On Tuesday, 24 January 2017 18:47:49 UTC+7, Robin Heggelund Hansen wrote:
>
> The reason is that BuckleScript proves that Arrays are faster than 
>> "string" tagged objects and I have tried benchmarking it myself.  In fact, 
>> I have gone further and manually substituted the use of Arrays rather than 
>> the string tagged objects in the generated Elm code to show that is the 
>> reason.  The problem isn't so much the use of Array's versus 
>> objects/records, but the string tags, which as the Elm JS output doesn't 
>> preserve type information except by these tags, are continuously requiring 
>> string processing to determine the type of object at run time.  Elimination 
>> of these strings by using the type information the compiler already has 
>> would greatly speed things even if objects are used, with the further 
>> advantage of Arrays being that their indices are numeric for slightly less 
>> processing (depending on the browser engine used).
>> This becomes readily seen the more functional the code, with the use of 
>> tuples (tagged objects), lots of records (tagged objects), lists (nested 
>> tagged objects) and so on, and these passed as (essentially untyped) 
>> arguments across functions.
>
>
> This goes against my own benchmarks, where replacing current Elm code with 
> arrays proved slower. Accessing an element on a record was faster than on 
> an array. Did you try against more than just one browser?
>

You've obviously been here, done that.  I repeated my tests across Chrome, 
FireFox, and Edge, and found that, as you say, the tagged JS Records were 
generally slightly faster, but the difference was too small to worry about. 
Bigger was the difference in browsers, where the ratio of the fastest 
(Firefox/Chrome) to the slowest (Internet Explorer/Edge) was over two times.
 

> It is possible to eliminate some of the string tags, but in most cases you 
> will need some sort of tagging. ADTs for instance, which is the majority of 
> cases using tags, does pattern matching on the tag because you cannot know 
> at compile time what object you're dealing with. You need some sort of 
> tagging here, and since strings are interned in javascript, equality 
> checking on a string is a very fast operation. In my tests there were no 
> difference between using numbers or strings as tags.
>

If the compiler kept its static type information for the Code Generator, it 
is possible to eliminate all string tags except for the tagged union (it's 
in the name!)/ADT's as BuckleScript does; However, as they don't seem to 
have an execution speed cost, it doesn't really matter for now. 
 

> Records are not tagged. They're just normal js objects.
> Tuple types only uses tags when determining size. And that is only done 
> for comparisons and equality checks if I remember correctly.
> Lists are linked lists, and so require some sort of tagging. The most 
> efficient way would to use some sort of possible null reference instead of 
> a string tag, but I doubt it makes much difference.
>

 Currently Tuple types tags are used to check for the size of the tuple for 
comparisons and equality, but that's just because the compiler didn't keep 
type information and it's too slow on some browsers to find the count of 
fields through a program; the compiler already knew the size of the tuples 
being compared; else it wouldn't have allowed the comparisons in the first 
place in the case of tuples.
Just as for List's, the compiler already knew what type was there and the 
only special case required is "bottom", which could be marked without a tag.
However, as you say the tags don't cost much if anything in execution speed 
and the main cost is only the extra space taken in memory.
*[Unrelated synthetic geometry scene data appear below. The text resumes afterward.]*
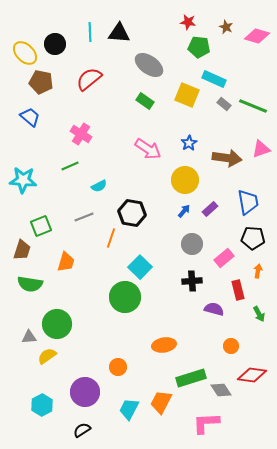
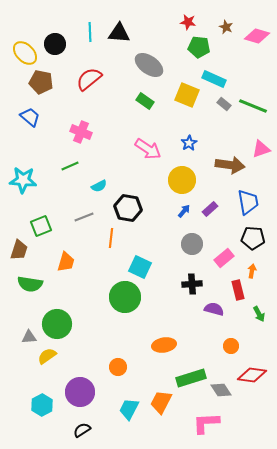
pink cross at (81, 134): moved 2 px up; rotated 10 degrees counterclockwise
brown arrow at (227, 158): moved 3 px right, 7 px down
yellow circle at (185, 180): moved 3 px left
black hexagon at (132, 213): moved 4 px left, 5 px up
orange line at (111, 238): rotated 12 degrees counterclockwise
brown trapezoid at (22, 250): moved 3 px left
cyan square at (140, 267): rotated 20 degrees counterclockwise
orange arrow at (258, 271): moved 6 px left
black cross at (192, 281): moved 3 px down
purple circle at (85, 392): moved 5 px left
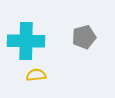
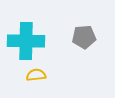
gray pentagon: rotated 10 degrees clockwise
If the compiler passed type information to the code generator, Records 
could be added to the comparable super type, functions could be comparable 
(as the compiler knows the type signature), and even tagged unions with 
only one tag could be part of the comparable super group as the compiler 
knows number and type of fields; the only reason they are not comparable 
now is that type information is not passed to the code generator.  The only 
things not comparable would be multi-tagged unions or any kind of stream 
where the compiler does not know the exact type in advance.  In 
BuckleScript, even tagged unions are comparable using the index number of 
the (numeric) tag as the first field.  If all Elm types were comparable, 
there wouldn't be restrictions on what could be used as keys in Dict's and 
Set's and little need for proposed type classes.
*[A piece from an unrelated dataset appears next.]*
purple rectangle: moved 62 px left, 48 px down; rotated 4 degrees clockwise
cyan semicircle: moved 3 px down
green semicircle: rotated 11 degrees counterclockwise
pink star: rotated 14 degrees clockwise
Now that I understand how things work better, my main speed issues now are 
the issue that you identified as an issue in eq/cmp calls and library 
things:  the current Lazy library module uses nested functions which can be 
very slow, and it seems to me that there is room for a linear immultable 
array library module like the Data.IArray module in Haskell, which would be 
useful when the current or proposed logarithmic response Array type just 
doesn't cut it.  Lack of these is restricting the ability to do matrix math 
and fancier graphics in pure Elm without JS libraries.